Rami Malek veste i panni di Douglas Kelley, lo psichiatra americano incaricato di verificare la sanità mentale dei detenuti tedeschi.

La pellicola ruota attorno alla lotta psicologica tra Göring e Kelley. 

Dai loro iniziali incontri ai dibattiti più accesi sul senso del male e del potere. 

Perché quello che sta avvenendo è un processo ideato dai vincitori contro i vinti. Ma se Göring avesse indossato i panni di un giudice e gli Alleati quelli dei prigionieri come sarebbero andate le cose? Il processo di Norimberga altro non era che l’assoluzione di un boia per aver impiccato dei criminali? Un modo per pulire la coscienza e fare la  cosa giusta applicando la legge?

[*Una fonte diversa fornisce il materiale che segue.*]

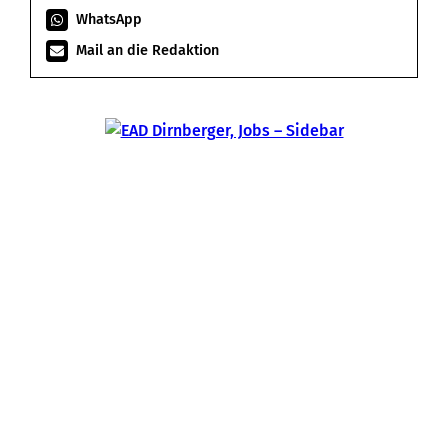
WhatsApp
Mail an die Redaktion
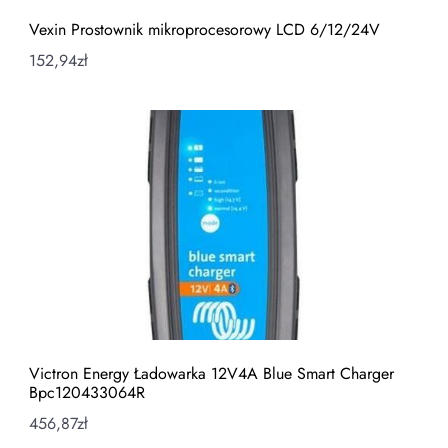
Vexin Prostownik mikroprocesorowy LCD 6/12/24V
152,94
zł
Victron Energy Ładowarka 12V4A Blue Smart Charger
Bpc120433064R
456,87
zł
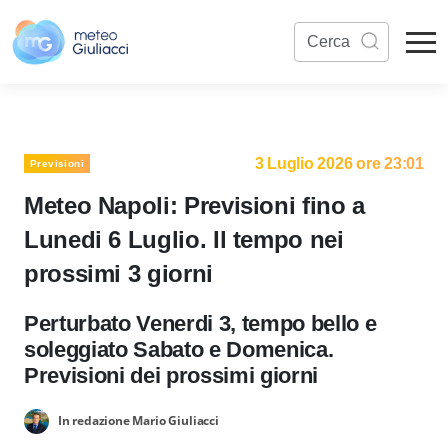
3 Luglio 2026 ore 23:01
Previsioni
Meteo Napoli: Previsioni fino a
Lunedi 6 Luglio. Il tempo nei
prossimi 3 giorni
Perturbato Venerdi 3, tempo bello e
soleggiato Sabato e Domenica.
Previsioni dei prossimi giorni
In redazione Mario Giuliacci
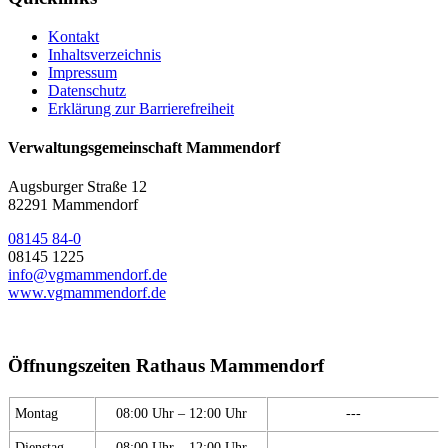
Kontakt
Inhaltsverzeichnis
Impressum
Datenschutz
Erklärung zur Barrierefreiheit
Verwaltungsgemeinschaft Mammendorf
Augsburger Straße 12
82291 Mammendorf
08145 84-0
08145 1225
info@vgmammendorf.de
www.vgmammendorf.de
Öffnungszeiten Rathaus Mammendorf
Montag
08:00 Uhr – 12:00 Uhr
---
Dienstag
08:00 Uhr – 12:00 Uhr
---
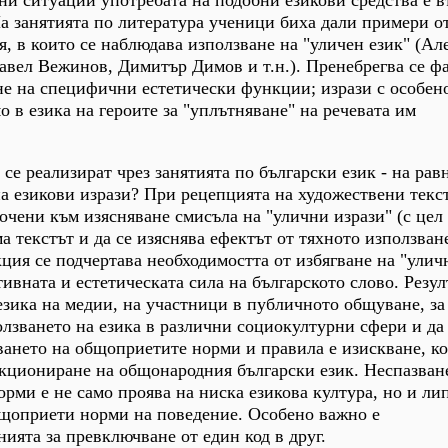
и ситуации употребата на подобни езикови средства е 
На занятията по литература ученици биха дали примери о
, в които се наблюдава използване на "уличен език" (Ал
вел Вежинов, Димитър Димов и т.н.). Пренебрегва се фа
не на специфични естетически функции; изрази с особен
о в езика на героите за "уплътняване" на речевата им
 се реализират чрез занятията по български език - на ра
а езикови изрази? При рецепцията на художествени текс
сочени към изясняване смисъла на "улични изрази" (с цел
 текстът и да се изяснява ефектът от тяхното използван
ция се подчертава необходимостта от избягване на "улич
ивната и естетическата сила на българското слово. Резул
езика на медии, на участници в публичното общуване, за 
лзването на езика в различни социокултурни сфери и да
зването на общоприетите норми и правила е изискване, к
кциониране на общонародния български език. Неспазван
рми е не само проява на ниска езикова култура, но и ли
бщоприети норми на поведение. Особено важно е
ията за превключване от един код в друг.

È un film che fa riflettere sul potere e sulle sue conseguenze. Sulla malvagità che come un morbo tocca e distorce tutto, anche le menti più salde. È una pellicola più attuale che mai. Perché se oggi ci fosse un nuovo processo di Norimberga (e ci sarebbero tutti gli elementi per farlo) al tavolo degli imputati ci sarebbero diversi capi di Stato e al banco dei giudici tutti i civili che come unica colpa hanno quella di essere nati nel posto sbagliato.


Russell Crowe rappresenta in modo magistrale il male e le sue sfaccettature più umane. È affascinante e disturbante allo stesso tempo perché descrive in maniera razionale tutto ciò che c’è di sbagliato dandone un senso, una logica. Influenza perfino il dottor Kelley. Entra nella sua testa, empatizza con lui. È il fascino del male o il magnetismo di un uomo complicato?


“Norimberga” porta lo spettatore a farsi domande, a contraddirsi e inevitabilmente a pensare al  presente. Perché probabilmente non ci sarà più un processo di tale portata, ma i crimini contro l’umanità si. E dunque, chi risponderà di tutto questo se i vincitori continueranno ad essere al tavolo dei giudici?